Aber die Zumutung hat ihre zweite Seite und diese ist gefällt mir. Ich kann mir selber etwas zumuten: „Ich mute mir zu, bei Kälte und Regen trotzdem mit dem Fahrrad zu fahren.“ – „Ich mute es mir zu, dass ich nicht gleich die Heizung anstellen muss, weil es draußen kalt wird. Ich kann einen Pullover (mehr) anziehen.“ Oder: „Ich mute mir zu, in eine ganz neue Situation zu kommen und Gefühle der Verunsicherung zu überstehen.“ – „Ich mute es mir zu, nicht gleich zu reagieren, wie ich bisher reagierte: mich ärgern, mein Gegenüber verurteilen. Ich mute es mir zu, neugierig zu werden und zu fragen: wie kann dich verstehen?“ …

Ich habe den Eindruck gewonnen, dass die Zumutung ihre zweite Seite verloren hat, einseitig negativ gesehen wird. Zumuten bedeutet aber auch: ich bin gefordert. Und das bedeutet doch auch, dass ich mich beweisen, dass ich mir neue Fähigkeiten aneignen kann, dass ich lernen werde. Da ist jemand, der es mir zutraut. Und wenn ich mir selber etwas zumute, dann glaube ich an mich, dann sehe ich mich in meiner Stärke, in meiner Fähigkeit, mit der oder mit einer neuen Situation umzugehen. Wenn ich mir etwas zumute, dann sprenge ich meine Grenze.

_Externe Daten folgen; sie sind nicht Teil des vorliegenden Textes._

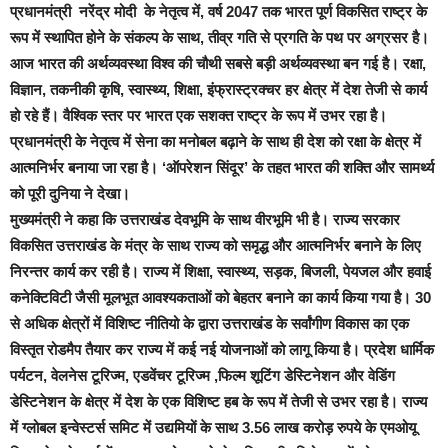
प्रधानमंत्री नरेंद्र मोदी के नेतृत्व में, वर्ष 2047 तक भारत पूर्ण विकसित राष्ट्र के
रूप में स्थापित होने के संकल्प के साथ, तीव्र गति से प्रगति के पथ पर अग्रसर है।
आज भारत की अर्थव्यवस्था विश्व की चौथी सबसे बड़ी अर्थव्यवस्था बन गई है। रक्षा,
विज्ञान, तकनीकी कृषि, स्वास्थ्य, शिक्षा, इंफ्रास्ट्रक्चर हर क्षेत्र में देश तेजी से कार्य
हो रहे हैं। वैश्विक स्तर पर भारत एक सशक्त राष्ट्र के रूप में उभर रहा है।
प्रधानमंत्री के नेतृत्व में सेना का मनोबल बढ़ाने के साथ ही देश को रक्षा के क्षेत्र में
आत्मनिर्भर बनाया जा रहा है। ‘ऑपरेशन सिंदूर’ के तहत भारत की शक्ति और सामर्थ्य
को पूरी दुनिया ने देखा।
मुख्यमंत्री ने कहा कि उत्तराखंड देवभूमि के साथ वीरभूमि भी है। राज्य सरकार
विकसित उत्तराखंड के मंत्र के साथ राज्य को समृद्ध और आत्मनिर्भर बनाने के लिए
निरन्तर कार्य कर रही है। राज्य में शिक्षा, स्वास्थ्य, सड़क, बिजली, पेयजल और हवाई
कनेक्टिविटी जैसी मूलभूत आवश्यकताओं को बेहतर बनाने का कार्य किया गया है। 30
से अधिक क्षेत्रों में विशिष्ट नीतियो के द्वारा उत्तराखंड के सर्वांगीण विकास का एक
विस्तृत रोडमैप तैयार कर राज्य में कई नई योजनाओं को लागू किया है। प्रदेश धार्मिक
पर्यटन, वेलनेस टूरिज्म, एडवेंचर टूरिज्म ,फिल्म शूटिंग डेस्टिनेशन और वेडिंग
डेस्टिनेशन के क्षेत्र में देश के एक विशिष्ट हब के रूप में तेजी से उभर रहा है। राज्य
में ग्लोबल इन्वेस्टर्स समिट में उद्यमियों के साथ 3.56 लाख करोड़ रुपये के एमओयू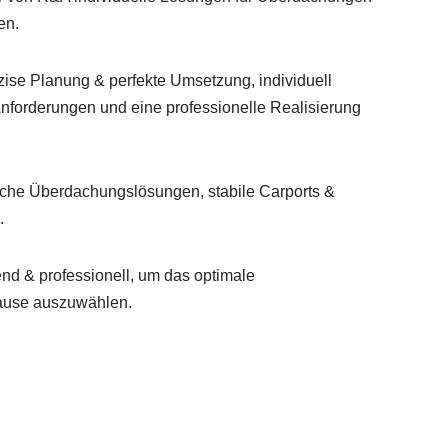
en.
zise Planung & perfekte Umsetzung, individuell
nforderungen und eine professionelle Realisierung
sche Überdachungslösungen, stabile Carports &
.
d & professionell, um das optimale
ause auszuwählen.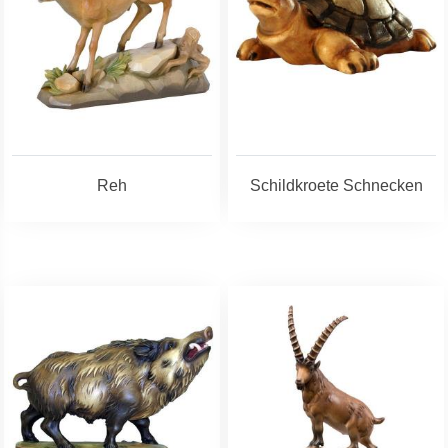
Reh
Schildkroete Schnecken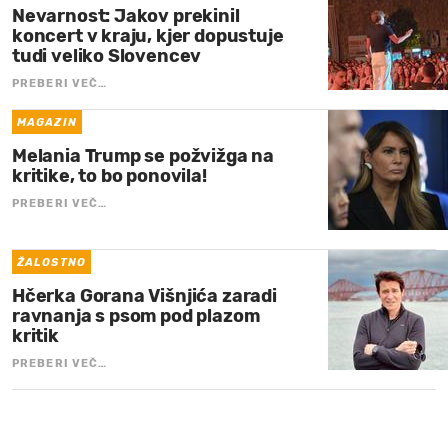
Nevarnost: Jakov prekinil
koncert v kraju, kjer dopustuje
tudi veliko Slovencev
PREBERI VEČ…
MAGAZIN
Melania Trump se požvižga na
kritike, to bo ponovila!
PREBERI VEČ…
ŽALOSTNO
Hčerka Gorana Višnjića zaradi
ravnanja s psom pod plazom
kritik
PREBERI VEČ…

Natürlich ist zu viel zu viel – und dann verkehrt sich das Zuviel ins Negative. Aber per se: ich möchte mir etwas zumuten, weil ich mir etwas zumuten kann, weil ich nicht aus Marzipan bin; und weil ich danach eine neue Erfahrung gemacht habe, eine neue Fähigkeit erworben habe – oder mir schlicht und einfach gezeigt habe, dass ich mich nicht aus Bequemlichkeit beschränke, mich nicht klein mache.

Als ich neulich das Radio anmachte, sagte gerade eine Kinderstimme: „Wenn ich mich getraut habe, dann bin ich stolz – auf mich!“
Genau: wenn ich mich traue und mir etwas zumute, dann bin ich stolz auf mich, weil ich mich in meinen Möglichkeiten und in meinem Potenzial gelebt habe.